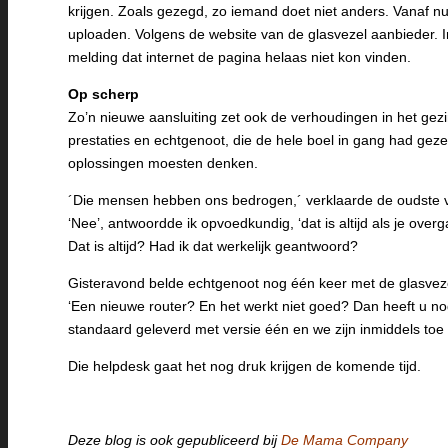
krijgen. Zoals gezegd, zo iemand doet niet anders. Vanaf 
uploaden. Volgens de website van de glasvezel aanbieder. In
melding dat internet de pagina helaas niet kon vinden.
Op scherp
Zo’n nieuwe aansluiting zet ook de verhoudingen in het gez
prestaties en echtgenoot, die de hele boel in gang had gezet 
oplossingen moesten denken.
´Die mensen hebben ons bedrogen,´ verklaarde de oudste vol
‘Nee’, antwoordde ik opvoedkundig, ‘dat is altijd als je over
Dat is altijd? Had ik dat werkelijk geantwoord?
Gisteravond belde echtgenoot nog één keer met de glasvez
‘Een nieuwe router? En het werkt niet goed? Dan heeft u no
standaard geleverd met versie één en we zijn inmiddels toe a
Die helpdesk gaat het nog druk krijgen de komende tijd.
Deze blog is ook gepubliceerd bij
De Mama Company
====================
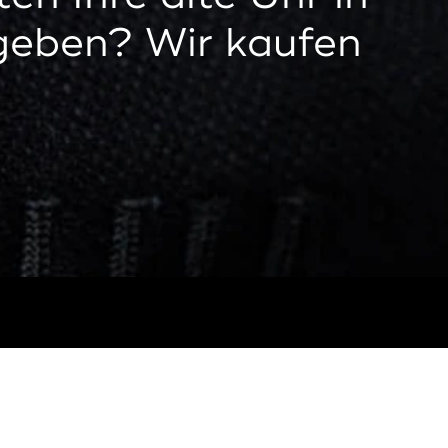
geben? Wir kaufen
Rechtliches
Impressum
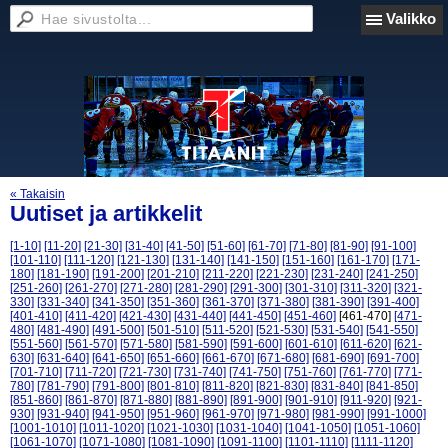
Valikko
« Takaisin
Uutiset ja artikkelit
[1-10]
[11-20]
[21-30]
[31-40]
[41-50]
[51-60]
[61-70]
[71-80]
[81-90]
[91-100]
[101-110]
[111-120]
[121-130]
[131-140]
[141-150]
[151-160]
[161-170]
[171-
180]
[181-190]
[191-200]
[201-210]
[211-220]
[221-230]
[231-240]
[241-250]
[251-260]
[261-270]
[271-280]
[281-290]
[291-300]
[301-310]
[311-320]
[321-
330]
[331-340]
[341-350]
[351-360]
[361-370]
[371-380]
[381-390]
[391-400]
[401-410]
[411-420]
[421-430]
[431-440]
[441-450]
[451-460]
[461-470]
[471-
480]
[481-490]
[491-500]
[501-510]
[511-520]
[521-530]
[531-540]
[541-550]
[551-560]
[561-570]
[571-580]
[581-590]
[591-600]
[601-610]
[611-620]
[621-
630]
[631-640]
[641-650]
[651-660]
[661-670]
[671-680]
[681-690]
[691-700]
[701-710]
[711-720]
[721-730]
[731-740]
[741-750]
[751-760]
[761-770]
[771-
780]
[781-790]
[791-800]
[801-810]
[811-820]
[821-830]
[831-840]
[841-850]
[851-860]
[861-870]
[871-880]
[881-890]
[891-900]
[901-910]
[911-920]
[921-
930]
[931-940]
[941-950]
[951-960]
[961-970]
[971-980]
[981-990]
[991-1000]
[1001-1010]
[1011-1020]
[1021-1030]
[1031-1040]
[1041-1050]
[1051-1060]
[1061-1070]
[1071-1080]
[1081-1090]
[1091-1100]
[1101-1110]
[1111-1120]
====================
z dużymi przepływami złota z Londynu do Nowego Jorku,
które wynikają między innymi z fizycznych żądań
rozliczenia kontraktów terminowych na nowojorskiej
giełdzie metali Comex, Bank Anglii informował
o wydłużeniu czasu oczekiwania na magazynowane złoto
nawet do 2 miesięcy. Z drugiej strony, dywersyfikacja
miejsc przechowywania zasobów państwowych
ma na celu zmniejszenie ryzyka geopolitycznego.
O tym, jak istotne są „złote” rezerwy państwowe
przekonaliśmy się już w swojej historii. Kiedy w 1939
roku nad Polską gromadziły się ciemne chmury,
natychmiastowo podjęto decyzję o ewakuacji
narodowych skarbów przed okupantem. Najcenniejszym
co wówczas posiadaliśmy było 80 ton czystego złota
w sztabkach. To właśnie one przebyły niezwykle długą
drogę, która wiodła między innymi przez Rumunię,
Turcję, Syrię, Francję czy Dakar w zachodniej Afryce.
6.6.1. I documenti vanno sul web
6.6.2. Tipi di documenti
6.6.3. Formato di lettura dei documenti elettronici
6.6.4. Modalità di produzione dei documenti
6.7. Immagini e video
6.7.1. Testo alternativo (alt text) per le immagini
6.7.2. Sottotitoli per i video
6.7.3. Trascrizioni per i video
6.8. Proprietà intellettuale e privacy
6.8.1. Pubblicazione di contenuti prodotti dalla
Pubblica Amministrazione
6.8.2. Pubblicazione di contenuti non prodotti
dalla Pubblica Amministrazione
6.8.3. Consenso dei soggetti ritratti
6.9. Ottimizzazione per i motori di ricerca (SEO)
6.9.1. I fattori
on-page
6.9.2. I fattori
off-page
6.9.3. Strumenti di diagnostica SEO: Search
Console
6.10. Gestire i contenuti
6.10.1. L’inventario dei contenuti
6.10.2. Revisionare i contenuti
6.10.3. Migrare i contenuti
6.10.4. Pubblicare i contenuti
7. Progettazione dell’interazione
====================
Assignment – Find "krijgen. Zoals gezegd, zo" in the entries above and copy that whole line exactly, then each line after it through the line that contains "De Mama Company".

Output for this exercise –
krijgen. Zoals gezegd, zo iemand doet niet anders. Vanaf 
uploaden. Volgens de website van de glasvezel aanbieder. In
melding dat internet de pagina helaas niet kon vinden.
Op scherp
Zo’n nieuwe aansluiting zet ook de verhoudingen in het gez
prestaties en echtgenoot, die de hele boel in gang had gezet 
oplossingen moesten denken.
´Die mensen hebben ons bedrogen,´ verklaarde de oudste vol
‘Nee’, antwoordde ik opvoedkundig, ‘dat is altijd als je over
Dat is altijd? Had ik dat werkelijk geantwoord?
Gisteravond belde echtgenoot nog één keer met de glasvez
‘Een nieuwe router? En het werkt niet goed? Dan heeft u no
standaard geleverd met versie één en we zijn inmiddels toe a
Die helpdesk gaat het nog druk krijgen de komende tijd.
Deze blog is ook gepubliceerd bij
De Mama Company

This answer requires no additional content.